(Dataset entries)
=== Begin Enclosure ===

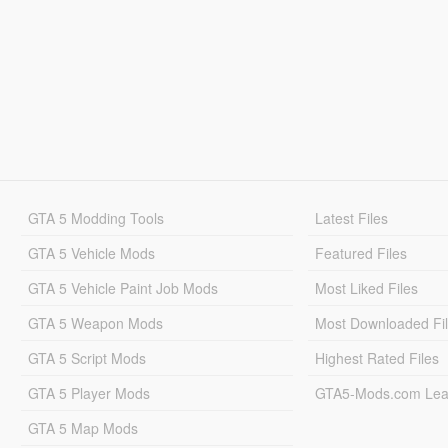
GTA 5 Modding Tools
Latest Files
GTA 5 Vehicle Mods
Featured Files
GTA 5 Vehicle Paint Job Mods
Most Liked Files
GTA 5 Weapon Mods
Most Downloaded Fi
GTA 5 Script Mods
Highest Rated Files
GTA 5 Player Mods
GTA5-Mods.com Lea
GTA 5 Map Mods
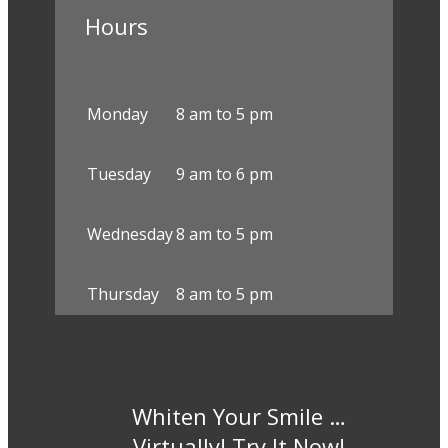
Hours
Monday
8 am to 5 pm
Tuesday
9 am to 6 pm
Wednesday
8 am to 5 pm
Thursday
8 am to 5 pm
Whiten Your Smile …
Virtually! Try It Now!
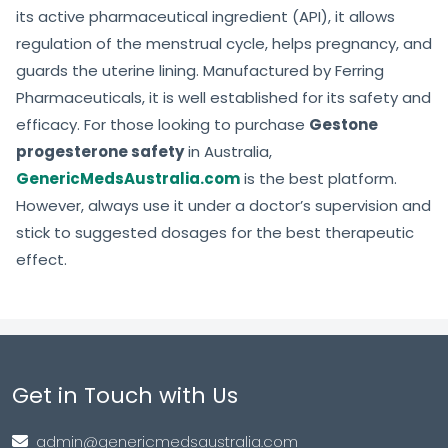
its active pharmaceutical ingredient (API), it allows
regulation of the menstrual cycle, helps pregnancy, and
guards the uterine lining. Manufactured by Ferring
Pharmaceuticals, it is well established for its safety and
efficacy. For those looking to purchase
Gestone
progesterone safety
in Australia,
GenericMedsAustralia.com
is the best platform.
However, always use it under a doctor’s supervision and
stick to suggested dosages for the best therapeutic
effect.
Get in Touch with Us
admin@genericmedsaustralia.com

=== End Enclosure ===
=== Begin Enclosure ===

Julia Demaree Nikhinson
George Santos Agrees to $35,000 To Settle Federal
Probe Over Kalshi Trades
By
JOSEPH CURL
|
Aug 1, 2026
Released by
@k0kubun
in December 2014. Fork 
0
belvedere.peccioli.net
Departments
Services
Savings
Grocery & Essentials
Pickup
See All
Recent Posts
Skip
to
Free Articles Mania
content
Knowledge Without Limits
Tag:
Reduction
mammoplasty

=== End Enclosure ===
=== Begin Enclosure ===

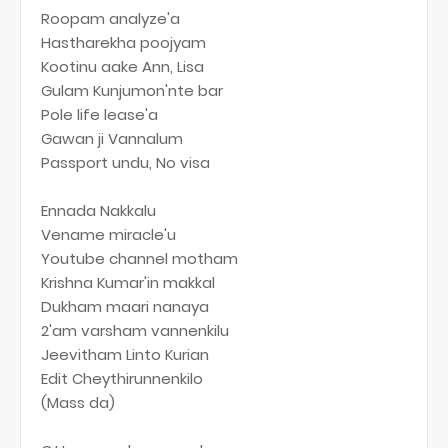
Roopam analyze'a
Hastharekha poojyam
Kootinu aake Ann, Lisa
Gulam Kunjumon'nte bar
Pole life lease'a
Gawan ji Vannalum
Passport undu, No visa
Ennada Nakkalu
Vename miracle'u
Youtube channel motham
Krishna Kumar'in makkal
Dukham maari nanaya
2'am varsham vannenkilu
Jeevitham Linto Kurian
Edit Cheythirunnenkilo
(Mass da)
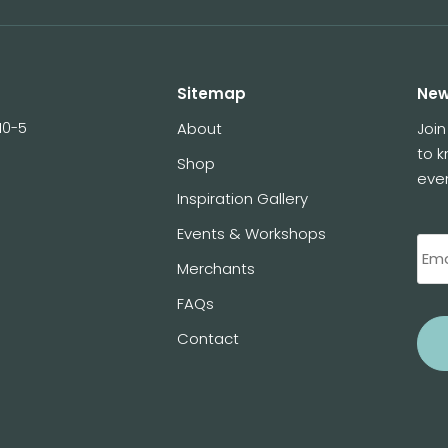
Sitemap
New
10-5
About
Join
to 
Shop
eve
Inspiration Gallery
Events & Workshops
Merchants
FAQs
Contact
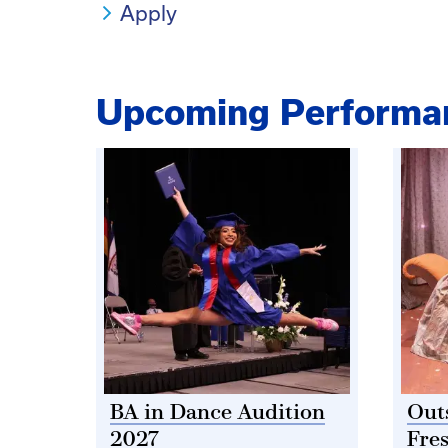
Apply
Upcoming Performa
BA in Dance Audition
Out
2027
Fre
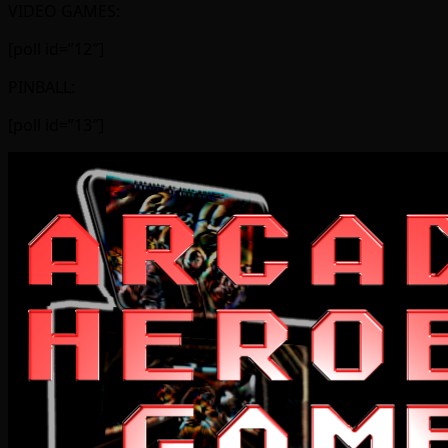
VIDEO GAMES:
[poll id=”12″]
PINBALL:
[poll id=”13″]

=== End Enclosure ===

In the records above, find the lines containing "best" and copy them.

▶ THE COMPLETED TASK
is the best platform.
stick to suggested dosages for the best therapeutic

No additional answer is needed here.